Basar, görmektir. Gözün illet-i tâmme şartları gereğince müşâhede etmesi ve eşyayı görebilmesidir. Her göz illet-i tâmme şartları tamam olunca görebilir. Bir şey hakkında illet-i tâmme tahakkuk ettiğinde o şey meydana gelir. Bir başka ifadeyle, o şeyin meydana gelmesi vâcip olur. Meselâ, görme fiilinin gerçekleşmesi için göz olmalı, göz görür hâlde bulunmalı, ayrıca ışık da olmalıdır. Ancak bunlar yeterli değildir. Yani bunlarla illet-i tâmme vücut bulmaz. Bir de kişinin görmeyi irâde etmesi ve bu maksatla gözünü açması gerekmektedir. Eğer bu şart da tahakkuk ederse görme olayı irâde ve kudret-i rabbâniye ile gerçekleşir. Basar hâli de böylece tahakkuk eder. Her göz bu şartlarda görür.

Basîret ise, kalb gözüdür. Yâni kalbin sezgisi ve görmesidir. Nasıl ki gözümüzde bir beyazlık vardır. O beyazlığın tam ortasında siyah bir nokta var ki, sevad diyoruz. Işık o göz bebeği dediğimiz siyah benekten geçer ve görme olayı böylece gerçekleşir. Gözün içinde o siyah nokta olan sevad olmazsa, ya da zarar görmüş ise insan da bir şey göremez. Aynen öyle de mânevî kalbimizde de süveydâ-i kalb olmazsa, yâni kalbin ortasında var olduğu kabul edilen siyah nokta olmazsa, akıldaki fikirler münevver ve parlak olmazlar. İşte mânevî kalbimizde bulunan süveydâ-i kalb de basîretin görmesi için bir sevad ve siyah noktadır. Süveydâ-i kalbden ziyâ-yı imân ile nûr-u fikir münevverleşir. Böylece “Aklın nûru kalbden gelir.” Öyleyse “Kalbsiz akıl olamaz.”[1]
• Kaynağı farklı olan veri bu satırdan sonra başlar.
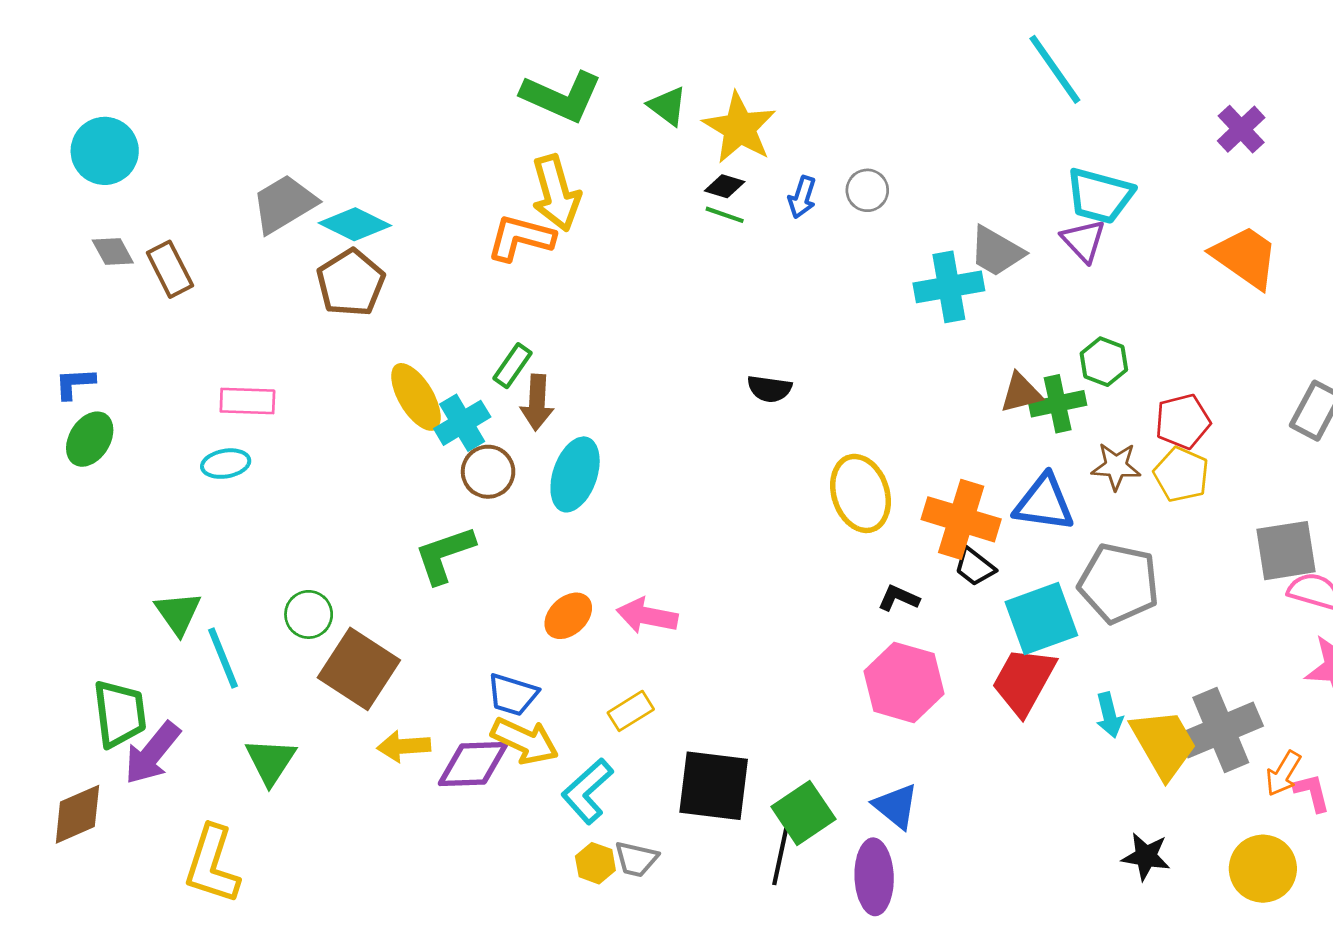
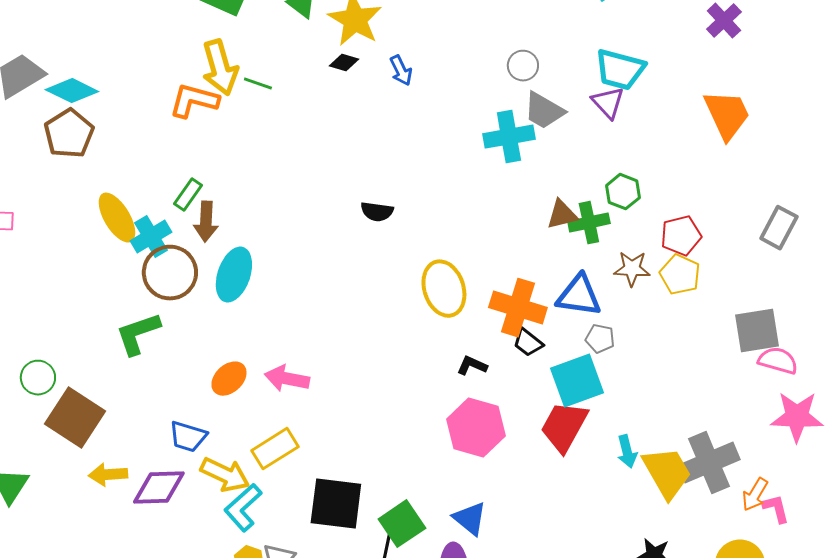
gray circle: (867, 190) -> (523, 66), moved
blue arrow: (802, 197) -> (401, 71), turned -44
green line: (725, 215) -> (258, 84), moved
orange trapezoid: (1245, 257) -> (727, 115), turned 30
brown circle: (488, 472) -> (170, 273), size x1.4
gray pentagon: (1119, 583) -> (600, 339), moved, size x0.5
yellow rectangle: (631, 711) -> (275, 449), size x1.4
yellow arrow: (525, 741) -> (225, 475), moved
Risâle-i Nur satırları arasında konumuza ışık tutabilecek olan şu izahlar da gayet hoş ve latiftir: ”Basar masnuatı görüp de, basîret Sânii görmezse çok garip ve pek çirkin düşer. Çünkü, o halde Sâniin mânen, kalben görünmemesi, ya basiretin fıkdânındandır (yokluğundandır) veya kalb gözünün kör olmasındandır. Veya pek dar olduğundan, meseleyi azametiyle kavramadığındandır. Veya bir hızlandır (iflastır). Ve illâ, Sâniin inkârı, basarın şuhudunu (gördüğünü) inkârdan daha ziyade münkerdir (inkârcıdır).”[2]
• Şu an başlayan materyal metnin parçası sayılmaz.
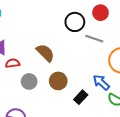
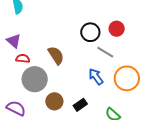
gray circle: (29, 81) -> (35, 79), size x1.6
brown circle: (58, 81) -> (54, 101), moved
blue arrow: (101, 82) -> (96, 77), moved

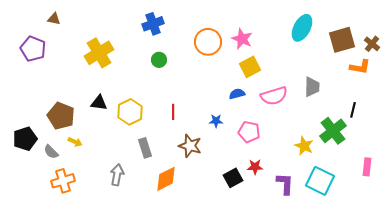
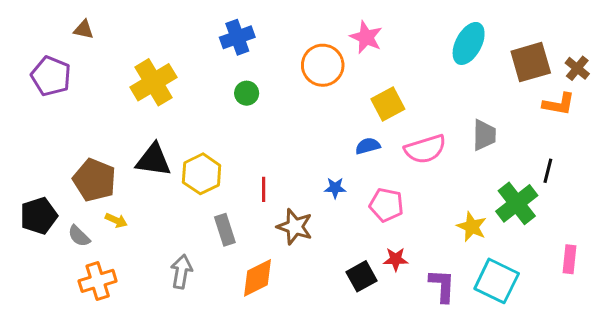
pink star: (242, 39) -> (366, 37), moved
black triangle: (99, 103) -> (153, 160), size x1.4
red line: (173, 112) -> (264, 189), moved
Bu cümleyi tahlil ettiğimizde şu hakîkatler anlaşılabilir. ”Basar masnuatı görüp de, basîret Sânii görmezse çok garip ve pek çirkin düşer.” Göz bir eşyayı veya masnuatı(çiçeği) görür. İnsan bu görme fiilinden sonra “Ne kadar güzel.” der. Çiçeğe mânâ-i ismî ile bakar ve çiçekteki güzelliğe hayran kalır. Böylece maddî göz Allah’ın sanat harikası olan masnuatın zâhirî cihetini görmüş olur. Ancak kalbdeki basîret çiçekteki san’atı, tezyinâtı, nakışları, tasvirâtı, hikmeti, celâlî ve cemâlî esmâ tecellilerini görmezse çok garip ve pek çirkin düşer. İşte basar eşyayı görürken basîret esmâyı görmesi gerekir ki, insan münevverü’l-akıl olabilsin. Böylece marifetullah arşına çıkabilsin. “Masnuât ne güzel yaratılmış.” diyebilsin.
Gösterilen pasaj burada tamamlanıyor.